▶ TASK TO CARRY OUT: Only the lines below from the one containing "Add to wishlist" through the one containing "Role Playing" belong in the answer, set down exactly, with the pictures left out.

___ INFORMATION ___

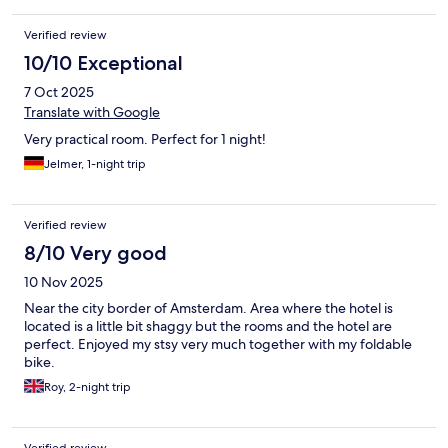
Verified review
10/10 Exceptional
7 Oct 2025
Translate with Google
Very practical room. Perfect for 1 night!
Jelmer, 1-night trip
Verified review
8/10 Very good
10 Nov 2025
Near the city border of Amsterdam. Area where the hotel is
located is a little bit shaggy but the rooms and the hotel are
perfect. Enjoyed my stsy very much together with my foldable
bike.
Roy, 2-night trip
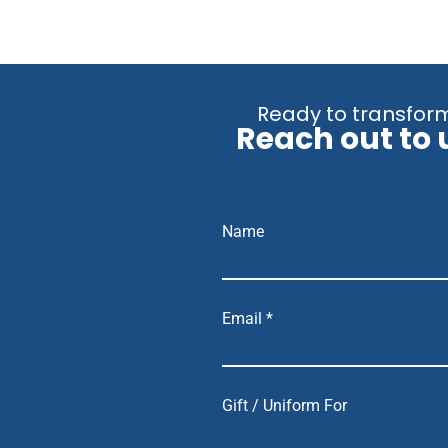
Ready to transform
Reach out to 
Name
Email *
Gift / Uniform For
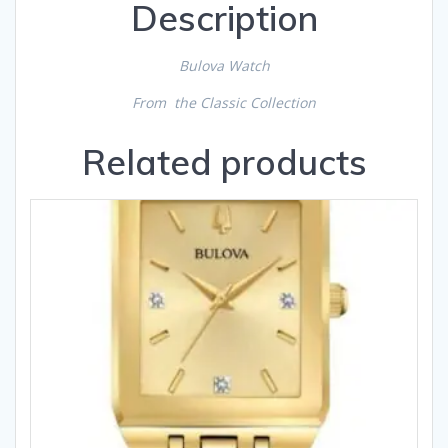
Description
Bulova Watch
From the Classic Collection
Related products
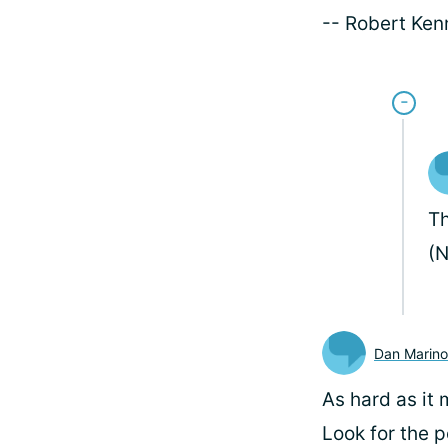
-- Robert Ke
Th
(N
Dan Marino
As hard as it 
Look for the po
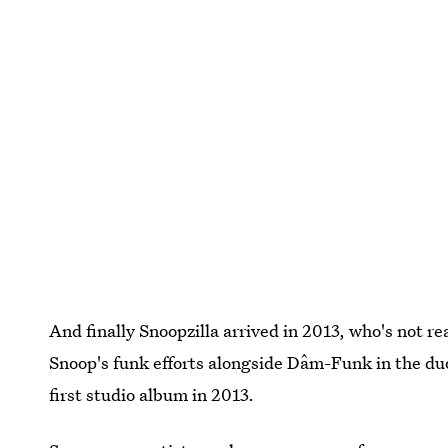
And finally Snoopzilla arrived in 2013, who's not re
Snoop's funk efforts alongside Dâm-Funk in the du
first studio album in 2013.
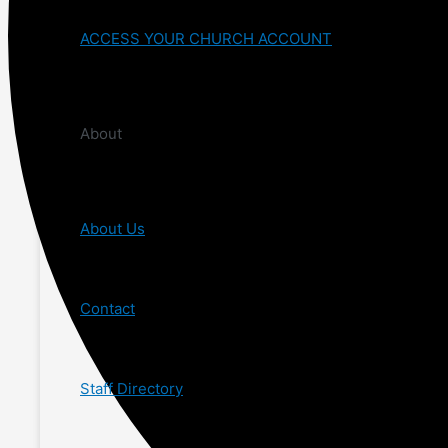
ACCESS YOUR CHURCH ACCOUNT
About
About Us
Contact
Staff Directory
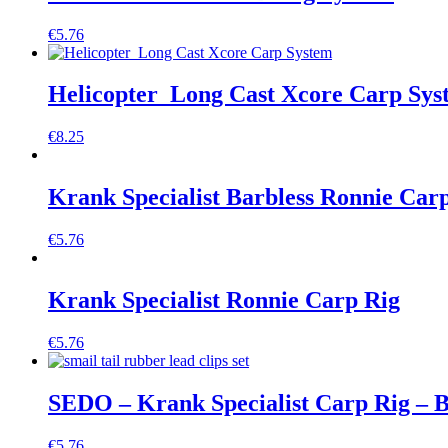
€
5.76
Helicopter Long Cast Xcore Carp Sys
€
8.25
Krank Specialist Barbless Ronnie Car
€
5.76
Krank Specialist Ronnie Carp Rig
€
5.76
SEDO – Krank Specialist Carp Rig – B
€
5.76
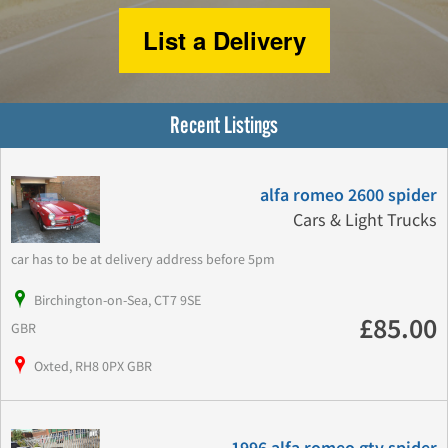
List a Delivery
Recent Listings
alfa romeo 2600 spider
Cars & Light Trucks
car has to be at delivery address before 5pm
Birchington-on-Sea, CT7 9SE
£85.00
GBR
Oxted, RH8 0PX GBR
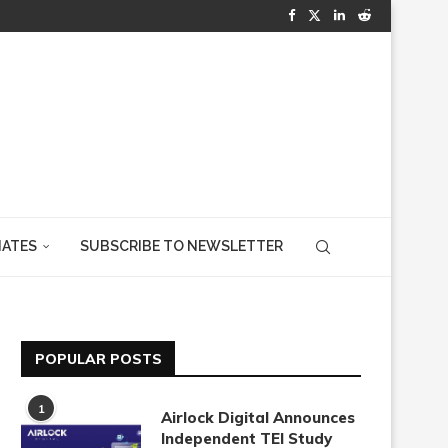
IATES
SUBSCRIBE TO NEWSLETTER
POPULAR POSTS
1
Airlock Digital Announces
Independent TEI Study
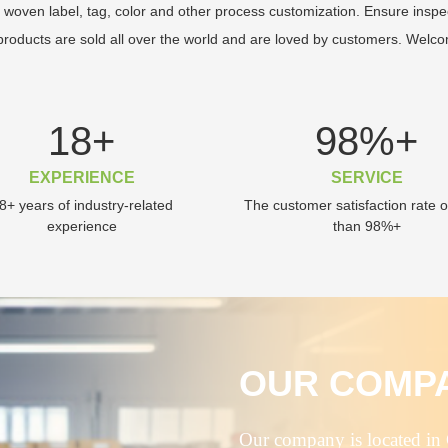
 woven label, tag, color and other process customization. Ensure inspe
roducts are sold all over the world and are loved by customers. Welco
18
+
98
%+
EXPERIENCE
SERVICE
8+ years of industry-related
The customer satisfaction rate 
experience
than 98%+
OUR COMP
Our company is located in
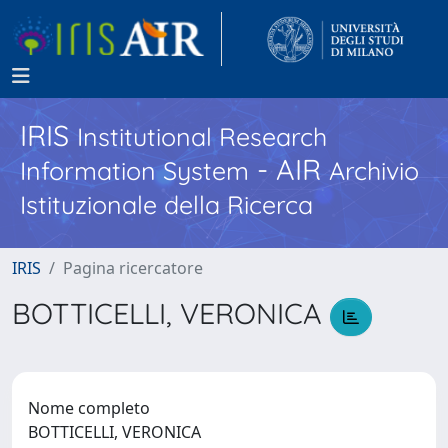
IRIS
Institutional Research
- AIR
Information System
Archivio
Istituzionale della Ricerca
IRIS
Pagina ricercatore
BOTTICELLI, VERONICA
Nome completo
BOTTICELLI, VERONICA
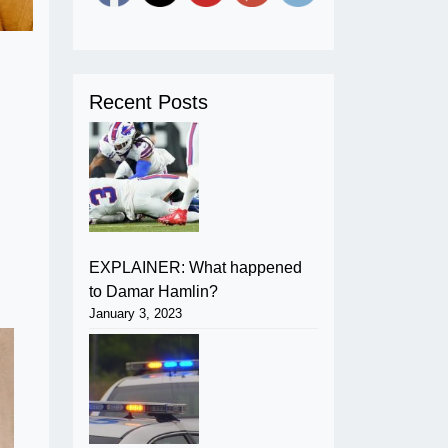
Recent Posts
EXPLAINER: What happened
to Damar Hamlin?
January 3, 2023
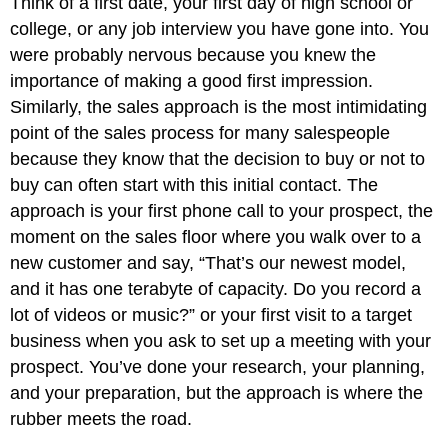
Think of a first date, your first day of high school or
college, or any job interview you have gone into. You
were probably nervous because you knew the
importance of making a good first impression.
Similarly, the sales approach is the most intimidating
point of the sales process for many salespeople
because they know that the decision to buy or not to
buy can often start with this initial contact. The
approach is your first phone call to your prospect, the
moment on the sales floor where you walk over to a
new customer and say, “That’s our newest model,
and it has one terabyte of capacity. Do you record a
lot of videos or music?” or your first visit to a target
business when you ask to set up a meeting with your
prospect. You’ve done your research, your planning,
and your preparation, but the approach is where the
rubber meets the road.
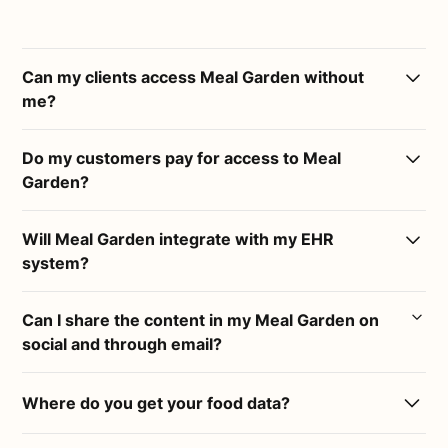
Can my clients access Meal Garden without
me?
Meal Garden is a platform built for practitioners and
Do my customers pay for access to Meal
their businesses. The only way for a client to access
Garden?
a Meal Garden is via an invite from a practitioner
with an active membership.
Practitioners can choose if and how much to charge
Will Meal Garden integrate with my EHR
their clients for access to their Meal Gardens.
system?
Yes :)
Can I share the content in my Meal Garden on
social and through email?
Copy links from your Meal Garden and paste them
into any 3rd party system, or download and upload
Yes :)
PDF's.
Where do you get your food data?
Any content in your Meal Garden can be shared
Our food data comes directly from the USDA, the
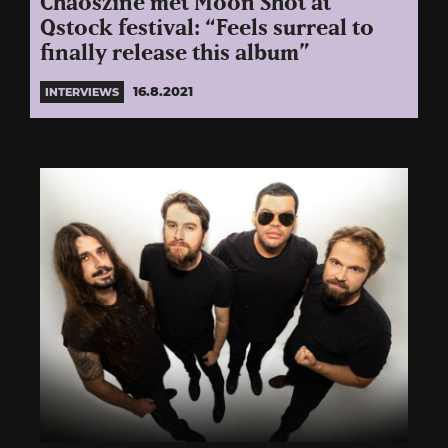
Chaoszine met Moon Shot at
Qstock festival: “Feels surreal to
finally release this album”
16.8.2021
INTERVIEWS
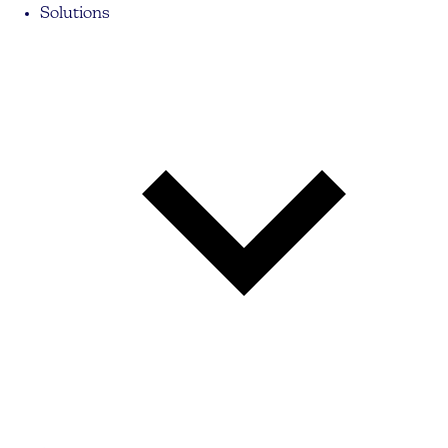
Solutions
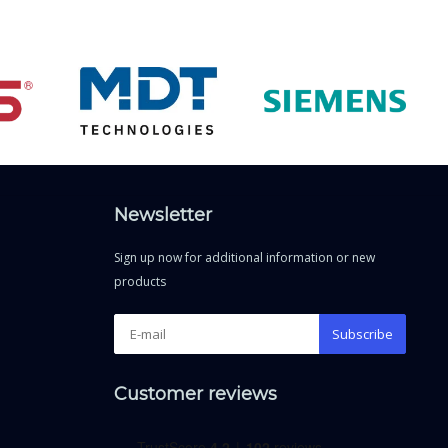
Newsletter
Sign up now for additional information or new
products
Subscribe
Customer reviews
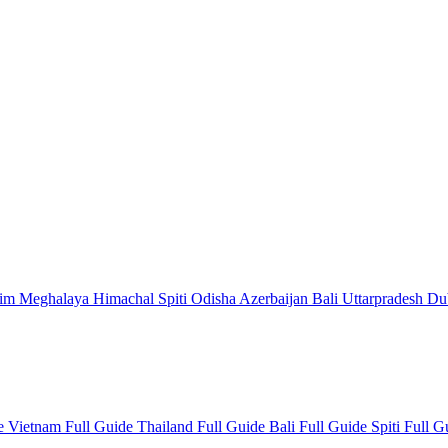
kim
Meghalaya
Himachal
Spiti
Odisha
Azerbaijan
Bali
Uttarpradesh
Du
de
Vietnam Full Guide
Thailand Full Guide
Bali Full Guide
Spiti Full 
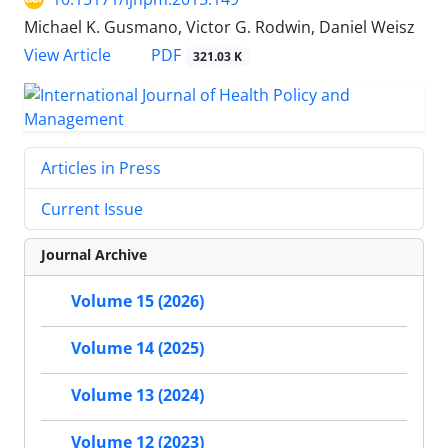
Michael K. Gusmano, Victor G. Rodwin, Daniel Weisz
View Article
PDF
321.03 K
Articles in Press
Current Issue
Journal Archive
Volume 15 (2026)
Volume 14 (2025)
Volume 13 (2024)
Volume 12 (2023)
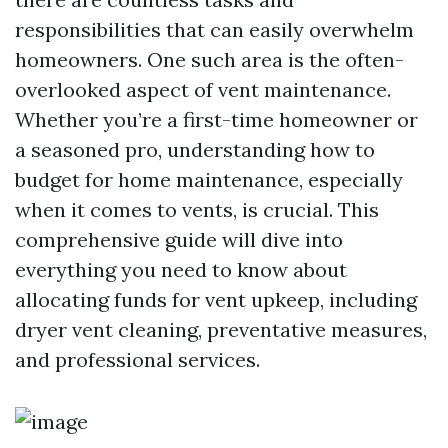
responsibilities that can easily overwhelm
homeowners. One such area is the often-
overlooked aspect of vent maintenance.
Whether you’re a first-time homeowner or
a seasoned pro, understanding how to
budget for home maintenance, especially
when it comes to vents, is crucial. This
comprehensive guide will dive into
everything you need to know about
allocating funds for vent upkeep, including
dryer vent cleaning, preventative measures,
and professional services.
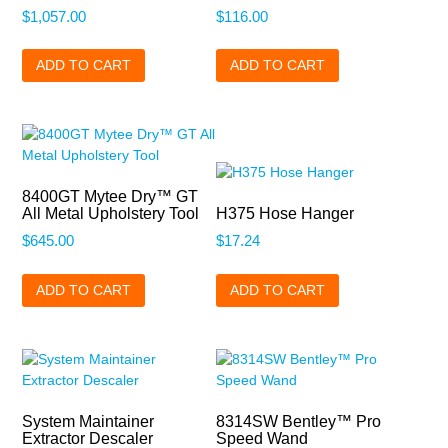
$
1,057.00
$
116.00
ADD TO CART
ADD TO CART
8400GT Mytee Dry™ GT
All Metal Upholstery Tool
H375 Hose Hanger
$
645.00
$
17.24
ADD TO CART
ADD TO CART
System Maintainer
8314SW Bentley™ Pro
Extractor Descaler
Speed Wand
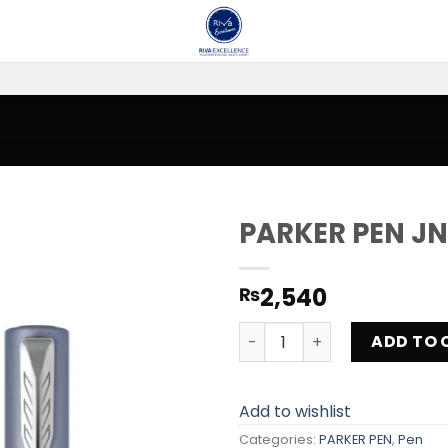
PARKER PEN JN
Add to
2,540
₨
wishlist
PARKER PEN JNE -20 quanti
ADD TO 
Add to wishlist
Categories:
PARKER PEN
,
Pen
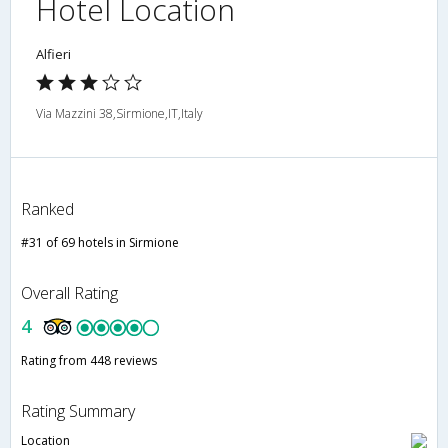
Hotel Location
Alfieri
Via Mazzini 38,Sirmione,IT,Italy
Ranked
#31 of 69 hotels in Sirmione
Overall Rating
4
Rating from 448 reviews
Rating Summary
Location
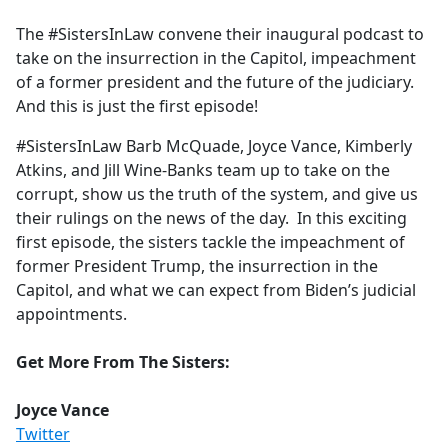
e
The #SistersInLaw convene their inaugural podcast to
b
take on the insurrection in the Capitol, impeachment
o
of a former president and the future of the judiciary.
o
And this is just the first episode!
k
#SistersInLaw Barb McQuade, Joyce Vance, Kimberly
Atkins, and Jill Wine-Banks team up to take on the
corrupt, show us the truth of the system, and give us
their rulings on the news of the day. In this exciting
first episode, the sisters tackle the impeachment of
former President Trump, the insurrection in the
Capitol, and what we can expect from Biden’s judicial
appointments.
Get More From The Sisters:
Joyce Vance
Twitter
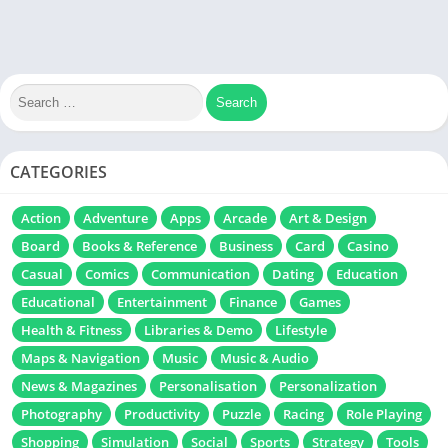
CATEGORIES
Action
Adventure
Apps
Arcade
Art & Design
Board
Books & Reference
Business
Card
Casino
Casual
Comics
Communication
Dating
Education
Educational
Entertainment
Finance
Games
Health & Fitness
Libraries & Demo
Lifestyle
Maps & Navigation
Music
Music & Audio
News & Magazines
Personalisation
Personalization
Photography
Productivity
Puzzle
Racing
Role Playing
Shopping
Simulation
Social
Sports
Strategy
Tools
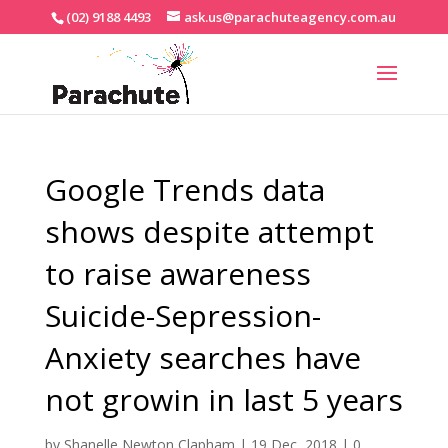
(02) 9188 4493
ask.us@parachuteagency.com.au
Google Trends data
shows despite attempt
to raise awareness
Suicide-Sepression-
Anxiety searches have
not growin in last 5 years
by
Shanelle Newton Clapham
|
19 Dec, 2018
|
0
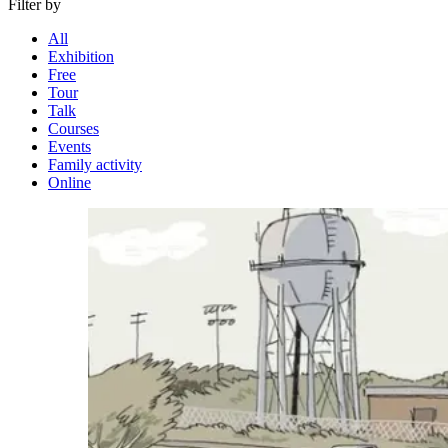
Filter by
All
Exhibition
Free
Tour
Talk
Courses
Events
Family activity
Online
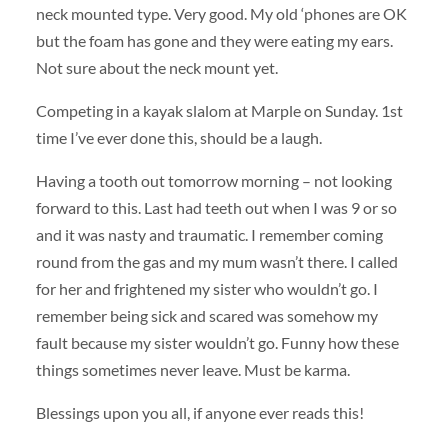
neck mounted type. Very good. My old ‘phones are OK
but the foam has gone and they were eating my ears.
Not sure about the neck mount yet.
Competing in a kayak slalom at Marple on Sunday. 1st
time I’ve ever done this, should be a laugh.
Having a tooth out tomorrow morning – not looking
forward to this. Last had teeth out when I was 9 or so
and it was nasty and traumatic. I remember coming
round from the gas and my mum wasn’t there. I called
for her and frightened my sister who wouldn’t go. I
remember being sick and scared was somehow my
fault because my sister wouldn’t go. Funny how these
things sometimes never leave. Must be karma.
Blessings upon you all, if anyone ever reads this!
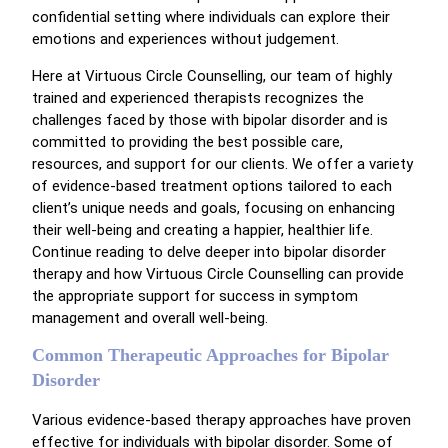
confidential setting where individuals can explore their
emotions and experiences without judgement.
Here at Virtuous Circle Counselling, our team of highly
trained and experienced therapists recognizes the
challenges faced by those with bipolar disorder and is
committed to providing the best possible care,
resources, and support for our clients. We offer a variety
of evidence-based treatment options tailored to each
client’s unique needs and goals, focusing on enhancing
their well-being and creating a happier, healthier life.
Continue reading to delve deeper into bipolar disorder
therapy and how Virtuous Circle Counselling can provide
the appropriate support for success in symptom
management and overall well-being.
Common Therapeutic Approaches for Bipolar
Disorder
Various evidence-based therapy approaches have proven
effective for individuals with bipolar disorder. Some of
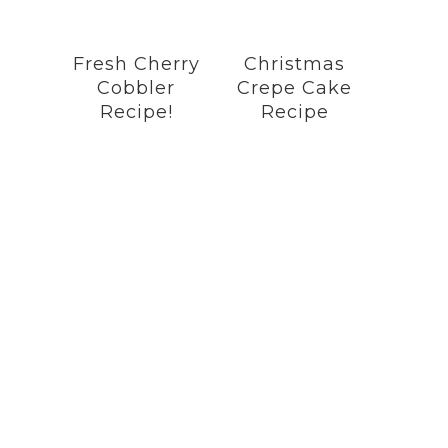
Fresh Cherry
Christmas
Cobbler
Crepe Cake
Recipe!
Recipe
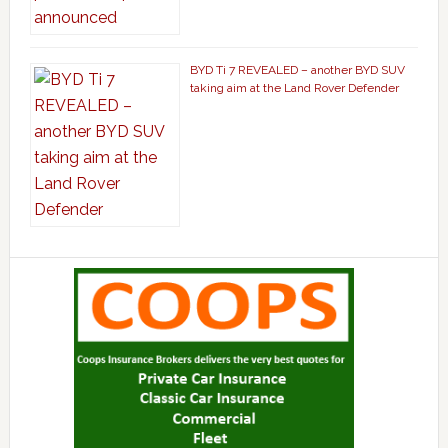
BYD Ti 7 REVEALED – another BYD SUV
taking aim at the Land Rover Defender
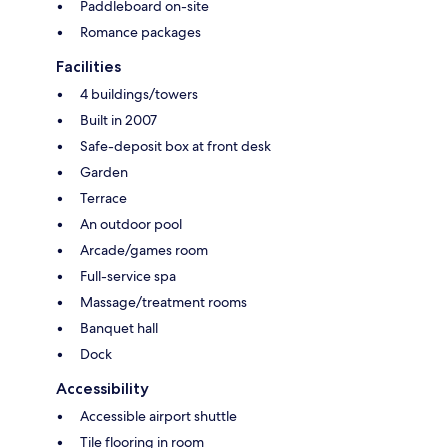
Paddleboard on-site
Romance packages
Facilities
4 buildings/towers
Built in 2007
Safe-deposit box at front desk
Garden
Terrace
An outdoor pool
Arcade/games room
Full-service spa
Massage/treatment rooms
Banquet hall
Dock
Accessibility
Accessible airport shuttle
Tile flooring in room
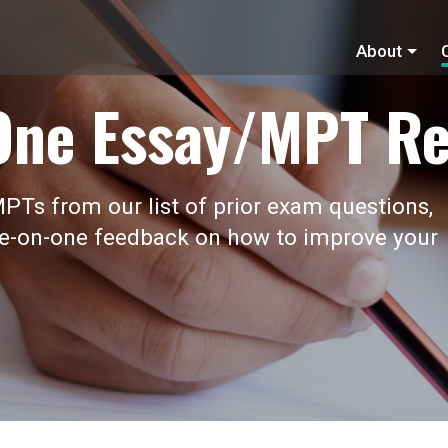
About
One Essay/MPT Re
PTs from our list of prior exam questions,
ne-on-one feedback on how to improve your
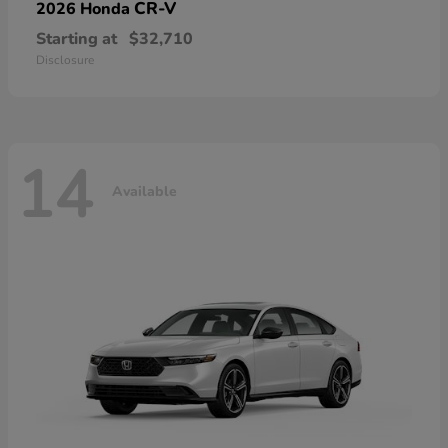
CR-V
2026 Honda
Starting at
$32,710
Disclosure
14
Available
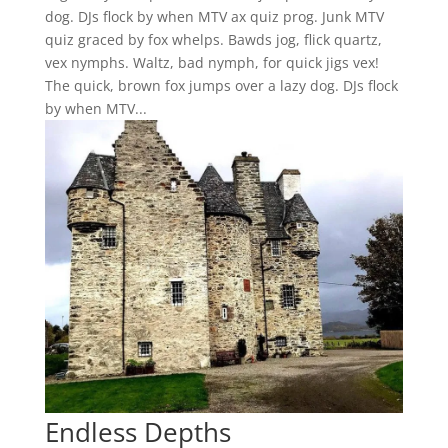
dog. DJs flock by when MTV ax quiz prog. Junk MTV
quiz graced by fox whelps. Bawds jog, flick quartz,
vex nymphs. Waltz, bad nymph, for quick jigs vex!
The quick, brown fox jumps over a lazy dog. DJs flock
by when MTV...
Endless Depths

___

▶ COMPLETED EXERCISE:
Add to wishlist
Categories:
PARKER PEN
,
Pen
Hotel Location
Alfieri
Via Mazzini 38,Sirmione,IT,Italy
Ranked
#31 of 69 hotels in Sirmione
Overall Rating
4
Rating from 448 reviews
Rating Summary
Location
e
The #SistersInLaw convene their inaugural podcast to
b
take on the insurrection in the Capitol, impeachment
o
of a former president and the future of the judiciary.
o
And this is just the first episode!
k
#SistersInLaw Barb McQuade, Joyce Vance, Kimberly
Atkins, and Jill Wine-Banks team up to take on the
corrupt, show us the truth of the system, and give us
their rulings on the news of the day. In this exciting
first episode, the sisters tackle the impeachment of
former President Trump, the insurrection in the
Capitol, and what we can expect from Biden’s judicial
appointments.
Get More From The Sisters:
Joyce Vance
Twitter
CATEGORIES
Action
Adventure
Apps
Arcade
Art & Design
Board
Books & Reference
Business
Card
Casino
Casual
Comics
Communication
Dating
Education
Educational
Entertainment
Finance
Games
Health & Fitness
Libraries & Demo
Lifestyle
Maps & Navigation
Music
Music & Audio
News & Magazines
Personalisation
Personalization
Photography
Productivity
Puzzle
Racing
Role Playing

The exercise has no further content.